*Task instructions:*
Repeat the entries below exactly, pictures excluded.

*** Data excerpts ***

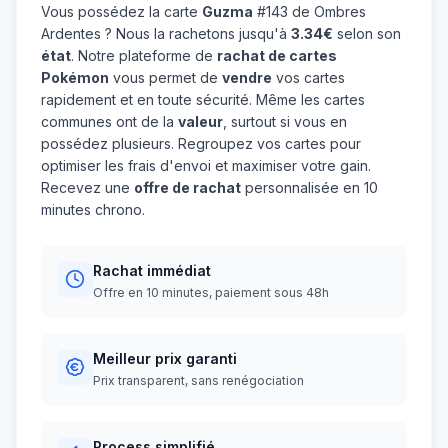
Vous possédez la carte
Guzma
#143 de Ombres
Ardentes ? Nous la rachetons jusqu'à
3.34€
selon son
état
. Notre plateforme de
rachat de cartes
Pokémon
vous permet de
vendre
vos cartes
rapidement et en toute sécurité. Même les cartes
communes ont de la
valeur
, surtout si vous en
possédez plusieurs. Regroupez vos cartes pour
optimiser les frais d'envoi et maximiser votre gain.
Recevez une
offre de rachat
personnalisée en 10
minutes chrono.
Rachat immédiat
Offre en 10 minutes, paiement sous 48h
Meilleur prix garanti
Prix transparent, sans renégociation
Process simplifié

*** End of Data excerpts ***

*The answer:*
Vous possédez la carte
Guzma
#143 de Ombres
Ardentes ? Nous la rachetons jusqu'à
3.34€
selon son
état
. Notre plateforme de
rachat de cartes
Pokémon
vous permet de
vendre
vos cartes
rapidement et en toute sécurité. Même les cartes
communes ont de la
valeur
, surtout si vous en
possédez plusieurs. Regroupez vos cartes pour
optimiser les frais d'envoi et maximiser votre gain.
Recevez une
offre de rachat
personnalisée en 10
minutes chrono.
Rachat immédiat
Offre en 10 minutes, paiement sous 48h
Meilleur prix garanti
Prix transparent, sans renégociation
Process simplifié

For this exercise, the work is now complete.